Entre ce quatuor se glisse un nouveau personnage : la jeune soeur de Morckoor, délaissée par ce dernier, mais qui compte bien respecter la tradition familiale et la volonté paternelle - fussent-elles toutes deux ineptes. Un protagoniste supplémentaire bienvenu, qui jouera un rôle plus important dans le tome suivant.
Celui-ci, Résurgence, comme je l'ai dit plus haut, a plutôt été une bonne surprise au regard des précédents. Dès les premières planches - fastueuses et il faut remarquer ici une nette amélioration graphique par rapport au tome 1 - on en apprend bien plus sur les origines des Branches familiales dominantes, sa longue généalogie et celle de Weëna elle-même. De quoi débuter la lecture sur des bases solides et dissiper certaines questions. Alors que les deux tandems continuent leur voyage et essuient d'autres avanies, un élément supplémentaire vient enrichir l'histoire en compliquant encore les projets de Morckoor : l'apparition d'une créature monstrueuse (qui n'est pas sans faire penser à l'alien de H.R. Giger dans sa manière peu ragoûtante de naître et de se développer) qui fait une entrée fracassante et sanglante en incarnant la malédiction touchant la Branche Morte.
Si elle donne lieu à des planches horrifiques qui tranchent avec l'ambiance générale des albums précédents, elle devient surtout un obstacle imprévu auquel devront probablement faire face tous les protagonistes de l'histoire... à moins qu'elle ne serve au contraire de levier à Morckoor dans sa quête du trône, sait-on jamais...

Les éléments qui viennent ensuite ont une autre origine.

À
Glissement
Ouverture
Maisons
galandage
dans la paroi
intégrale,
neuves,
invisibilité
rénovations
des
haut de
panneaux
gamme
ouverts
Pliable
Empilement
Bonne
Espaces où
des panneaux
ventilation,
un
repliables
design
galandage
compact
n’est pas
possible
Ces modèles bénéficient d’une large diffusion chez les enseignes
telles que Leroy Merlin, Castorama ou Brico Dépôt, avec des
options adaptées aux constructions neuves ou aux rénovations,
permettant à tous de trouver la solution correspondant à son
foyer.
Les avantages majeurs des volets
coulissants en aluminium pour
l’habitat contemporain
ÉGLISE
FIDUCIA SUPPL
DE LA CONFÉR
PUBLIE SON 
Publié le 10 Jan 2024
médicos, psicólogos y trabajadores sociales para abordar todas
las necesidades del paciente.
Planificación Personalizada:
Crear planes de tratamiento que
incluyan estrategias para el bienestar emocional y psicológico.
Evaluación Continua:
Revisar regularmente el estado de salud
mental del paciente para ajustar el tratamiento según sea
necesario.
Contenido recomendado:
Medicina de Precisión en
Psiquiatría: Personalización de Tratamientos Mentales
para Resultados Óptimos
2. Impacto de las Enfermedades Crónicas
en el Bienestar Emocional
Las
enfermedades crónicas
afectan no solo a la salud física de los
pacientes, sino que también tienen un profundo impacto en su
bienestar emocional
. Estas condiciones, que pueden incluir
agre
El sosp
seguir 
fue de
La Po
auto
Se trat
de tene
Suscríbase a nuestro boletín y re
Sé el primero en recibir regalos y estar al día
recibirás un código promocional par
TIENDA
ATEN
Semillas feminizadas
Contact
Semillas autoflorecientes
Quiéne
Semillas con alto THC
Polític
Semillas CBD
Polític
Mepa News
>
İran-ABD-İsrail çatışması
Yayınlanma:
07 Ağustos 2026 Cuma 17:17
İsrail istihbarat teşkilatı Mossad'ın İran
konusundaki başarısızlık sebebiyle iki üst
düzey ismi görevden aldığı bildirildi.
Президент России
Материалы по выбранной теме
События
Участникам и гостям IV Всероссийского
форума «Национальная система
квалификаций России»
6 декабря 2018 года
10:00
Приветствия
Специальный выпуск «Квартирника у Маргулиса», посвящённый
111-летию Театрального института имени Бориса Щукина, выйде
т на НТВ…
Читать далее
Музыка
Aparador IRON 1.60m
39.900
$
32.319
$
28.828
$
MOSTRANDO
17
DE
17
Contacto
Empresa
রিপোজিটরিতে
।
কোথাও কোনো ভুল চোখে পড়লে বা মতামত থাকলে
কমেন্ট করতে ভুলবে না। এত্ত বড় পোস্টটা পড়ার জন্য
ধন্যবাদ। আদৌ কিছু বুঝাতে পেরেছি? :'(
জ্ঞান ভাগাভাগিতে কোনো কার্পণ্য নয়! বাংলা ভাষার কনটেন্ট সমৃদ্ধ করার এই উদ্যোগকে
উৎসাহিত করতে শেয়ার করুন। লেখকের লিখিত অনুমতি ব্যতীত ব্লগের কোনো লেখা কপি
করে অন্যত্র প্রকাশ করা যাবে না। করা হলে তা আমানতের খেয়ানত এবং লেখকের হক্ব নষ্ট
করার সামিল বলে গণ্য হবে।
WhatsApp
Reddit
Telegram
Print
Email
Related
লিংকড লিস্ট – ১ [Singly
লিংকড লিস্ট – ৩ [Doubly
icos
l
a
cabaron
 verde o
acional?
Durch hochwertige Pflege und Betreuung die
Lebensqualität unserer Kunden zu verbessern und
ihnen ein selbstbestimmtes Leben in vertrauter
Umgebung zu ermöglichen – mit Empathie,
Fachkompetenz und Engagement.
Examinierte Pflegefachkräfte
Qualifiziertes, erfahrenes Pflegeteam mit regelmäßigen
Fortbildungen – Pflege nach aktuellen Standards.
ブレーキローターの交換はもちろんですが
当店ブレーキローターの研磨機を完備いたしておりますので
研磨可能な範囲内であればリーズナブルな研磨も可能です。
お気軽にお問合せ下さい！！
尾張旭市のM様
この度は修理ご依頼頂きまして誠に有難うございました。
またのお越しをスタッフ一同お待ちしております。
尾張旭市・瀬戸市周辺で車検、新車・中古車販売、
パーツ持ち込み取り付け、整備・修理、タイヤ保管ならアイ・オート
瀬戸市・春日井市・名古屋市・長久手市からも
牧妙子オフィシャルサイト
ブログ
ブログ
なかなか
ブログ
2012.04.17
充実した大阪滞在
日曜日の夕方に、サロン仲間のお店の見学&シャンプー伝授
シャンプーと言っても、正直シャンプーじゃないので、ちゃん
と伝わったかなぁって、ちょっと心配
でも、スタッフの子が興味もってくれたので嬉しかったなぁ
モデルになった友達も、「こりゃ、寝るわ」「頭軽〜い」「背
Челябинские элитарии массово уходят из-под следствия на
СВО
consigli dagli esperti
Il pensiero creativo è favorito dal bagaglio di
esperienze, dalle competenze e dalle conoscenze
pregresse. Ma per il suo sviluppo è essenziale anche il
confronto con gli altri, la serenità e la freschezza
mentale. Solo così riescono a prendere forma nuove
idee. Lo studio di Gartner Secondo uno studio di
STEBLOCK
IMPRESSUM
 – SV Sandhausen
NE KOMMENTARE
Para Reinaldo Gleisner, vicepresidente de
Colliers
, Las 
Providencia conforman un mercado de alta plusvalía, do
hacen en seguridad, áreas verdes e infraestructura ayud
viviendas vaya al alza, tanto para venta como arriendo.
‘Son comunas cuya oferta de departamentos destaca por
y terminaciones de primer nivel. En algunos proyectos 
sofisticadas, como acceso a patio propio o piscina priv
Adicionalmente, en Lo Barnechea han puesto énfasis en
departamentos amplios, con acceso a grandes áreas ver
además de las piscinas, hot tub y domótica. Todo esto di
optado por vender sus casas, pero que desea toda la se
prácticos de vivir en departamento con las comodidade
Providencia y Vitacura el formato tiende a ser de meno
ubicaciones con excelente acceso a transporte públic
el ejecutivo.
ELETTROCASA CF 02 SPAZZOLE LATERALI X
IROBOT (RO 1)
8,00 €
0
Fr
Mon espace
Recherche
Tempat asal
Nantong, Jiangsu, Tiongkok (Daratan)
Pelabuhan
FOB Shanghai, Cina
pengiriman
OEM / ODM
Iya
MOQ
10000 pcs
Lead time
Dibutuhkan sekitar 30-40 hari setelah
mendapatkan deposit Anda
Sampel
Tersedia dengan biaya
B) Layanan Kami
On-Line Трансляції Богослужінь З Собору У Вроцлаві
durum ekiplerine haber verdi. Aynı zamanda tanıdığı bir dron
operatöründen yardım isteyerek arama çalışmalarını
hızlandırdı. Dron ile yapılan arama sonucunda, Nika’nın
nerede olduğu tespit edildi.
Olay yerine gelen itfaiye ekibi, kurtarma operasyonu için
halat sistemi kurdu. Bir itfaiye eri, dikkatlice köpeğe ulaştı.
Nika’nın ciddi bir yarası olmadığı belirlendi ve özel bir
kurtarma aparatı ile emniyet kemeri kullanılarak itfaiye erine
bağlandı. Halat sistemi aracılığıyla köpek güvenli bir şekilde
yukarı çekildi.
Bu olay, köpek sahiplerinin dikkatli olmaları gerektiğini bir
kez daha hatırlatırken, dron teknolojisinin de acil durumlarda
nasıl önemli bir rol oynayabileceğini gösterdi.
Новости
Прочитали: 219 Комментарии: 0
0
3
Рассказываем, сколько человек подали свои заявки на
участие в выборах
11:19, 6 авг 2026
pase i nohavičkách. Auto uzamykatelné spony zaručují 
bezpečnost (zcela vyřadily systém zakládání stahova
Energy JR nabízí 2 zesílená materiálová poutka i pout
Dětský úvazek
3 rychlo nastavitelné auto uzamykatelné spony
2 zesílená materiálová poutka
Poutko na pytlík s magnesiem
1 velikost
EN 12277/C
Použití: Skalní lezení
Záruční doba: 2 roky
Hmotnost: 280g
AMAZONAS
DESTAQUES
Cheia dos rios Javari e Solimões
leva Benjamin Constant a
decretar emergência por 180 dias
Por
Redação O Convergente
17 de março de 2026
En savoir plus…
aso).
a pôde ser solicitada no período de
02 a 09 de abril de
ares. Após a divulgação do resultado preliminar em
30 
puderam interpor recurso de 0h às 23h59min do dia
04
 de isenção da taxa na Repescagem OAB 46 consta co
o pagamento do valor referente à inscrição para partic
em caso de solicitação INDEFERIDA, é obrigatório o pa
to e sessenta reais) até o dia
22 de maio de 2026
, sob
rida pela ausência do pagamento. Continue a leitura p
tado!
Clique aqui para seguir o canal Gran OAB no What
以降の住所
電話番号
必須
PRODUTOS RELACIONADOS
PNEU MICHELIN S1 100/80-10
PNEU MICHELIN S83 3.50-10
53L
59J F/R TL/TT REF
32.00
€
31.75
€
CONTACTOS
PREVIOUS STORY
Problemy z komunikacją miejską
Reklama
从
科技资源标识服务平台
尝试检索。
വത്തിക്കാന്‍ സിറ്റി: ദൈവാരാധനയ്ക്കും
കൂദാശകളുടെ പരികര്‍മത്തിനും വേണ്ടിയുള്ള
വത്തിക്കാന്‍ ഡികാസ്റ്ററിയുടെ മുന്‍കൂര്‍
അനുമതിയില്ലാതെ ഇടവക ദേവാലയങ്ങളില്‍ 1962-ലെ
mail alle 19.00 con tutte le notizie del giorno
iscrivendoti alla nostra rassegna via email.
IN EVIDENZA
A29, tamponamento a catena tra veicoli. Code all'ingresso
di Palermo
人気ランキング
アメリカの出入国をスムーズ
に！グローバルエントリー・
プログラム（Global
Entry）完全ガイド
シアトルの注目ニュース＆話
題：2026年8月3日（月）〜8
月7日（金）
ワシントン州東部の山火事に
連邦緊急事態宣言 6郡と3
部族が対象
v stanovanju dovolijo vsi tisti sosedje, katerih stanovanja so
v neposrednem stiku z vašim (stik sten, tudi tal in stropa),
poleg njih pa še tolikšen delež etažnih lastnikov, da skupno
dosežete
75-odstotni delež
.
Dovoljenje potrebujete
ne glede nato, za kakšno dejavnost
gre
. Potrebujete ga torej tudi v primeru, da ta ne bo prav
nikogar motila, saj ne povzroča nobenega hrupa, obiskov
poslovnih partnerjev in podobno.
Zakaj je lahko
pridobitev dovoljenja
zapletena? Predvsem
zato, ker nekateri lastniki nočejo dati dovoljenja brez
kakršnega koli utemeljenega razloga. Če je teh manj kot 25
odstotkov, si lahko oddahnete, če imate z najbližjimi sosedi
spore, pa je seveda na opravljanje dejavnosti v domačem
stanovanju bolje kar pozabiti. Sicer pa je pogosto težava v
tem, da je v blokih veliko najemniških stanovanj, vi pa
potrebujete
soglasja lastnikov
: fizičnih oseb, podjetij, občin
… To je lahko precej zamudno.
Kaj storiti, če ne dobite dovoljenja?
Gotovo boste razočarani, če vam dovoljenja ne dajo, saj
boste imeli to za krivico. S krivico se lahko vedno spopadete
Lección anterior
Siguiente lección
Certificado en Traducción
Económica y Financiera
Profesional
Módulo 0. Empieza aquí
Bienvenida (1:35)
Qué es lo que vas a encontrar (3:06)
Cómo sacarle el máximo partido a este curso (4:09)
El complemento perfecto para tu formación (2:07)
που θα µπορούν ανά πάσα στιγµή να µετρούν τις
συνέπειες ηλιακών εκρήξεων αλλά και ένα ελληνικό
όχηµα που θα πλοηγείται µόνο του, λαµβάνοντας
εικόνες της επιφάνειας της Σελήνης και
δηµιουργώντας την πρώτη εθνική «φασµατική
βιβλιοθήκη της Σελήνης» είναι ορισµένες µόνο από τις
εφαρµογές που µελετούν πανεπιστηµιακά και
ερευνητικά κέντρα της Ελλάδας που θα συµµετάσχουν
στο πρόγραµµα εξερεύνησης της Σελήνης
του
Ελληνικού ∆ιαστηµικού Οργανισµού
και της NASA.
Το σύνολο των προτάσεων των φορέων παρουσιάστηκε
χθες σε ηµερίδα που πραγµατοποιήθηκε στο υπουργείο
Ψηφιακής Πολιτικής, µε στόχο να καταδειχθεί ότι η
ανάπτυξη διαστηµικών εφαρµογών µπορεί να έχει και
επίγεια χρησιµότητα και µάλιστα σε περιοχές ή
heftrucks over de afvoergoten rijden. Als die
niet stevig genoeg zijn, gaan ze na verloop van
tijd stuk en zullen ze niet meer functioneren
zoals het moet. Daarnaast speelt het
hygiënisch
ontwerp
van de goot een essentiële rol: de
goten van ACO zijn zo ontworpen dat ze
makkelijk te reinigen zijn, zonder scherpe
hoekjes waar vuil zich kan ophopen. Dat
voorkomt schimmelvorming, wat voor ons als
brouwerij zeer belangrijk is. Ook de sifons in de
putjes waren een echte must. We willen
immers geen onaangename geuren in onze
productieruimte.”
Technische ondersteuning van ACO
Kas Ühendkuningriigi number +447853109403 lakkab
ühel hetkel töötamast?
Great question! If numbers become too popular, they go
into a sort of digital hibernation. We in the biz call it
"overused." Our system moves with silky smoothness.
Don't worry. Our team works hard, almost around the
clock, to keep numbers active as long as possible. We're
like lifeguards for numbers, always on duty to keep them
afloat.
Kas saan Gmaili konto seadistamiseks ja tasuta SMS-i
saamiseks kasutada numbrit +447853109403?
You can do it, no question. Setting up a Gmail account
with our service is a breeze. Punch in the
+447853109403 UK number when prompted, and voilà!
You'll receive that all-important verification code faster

Avec de surcroit l'épisode d'Opéra la petite esclave qui, accompagnée de Weena, retrouve par la force des choses le couvent d'où elle avait été bannie jadis (et, accessoirement, le duo toujours un peu anecdotique Gwylym-Miureal coincé dans un casernement au milieu d'un no man's land) les choses se compliquent et promettent des situations sans doute plus intéressantes que ce qui a été proposé jusqu'à présent.
C'est du moins ce que l'on est en droit d'espérer pour la suite de cette saga pas déplaisante, classique, mais possédant un charme certain et servie par un dessin tout en délicatesse, qui a juste mis un certain temps pour décoller.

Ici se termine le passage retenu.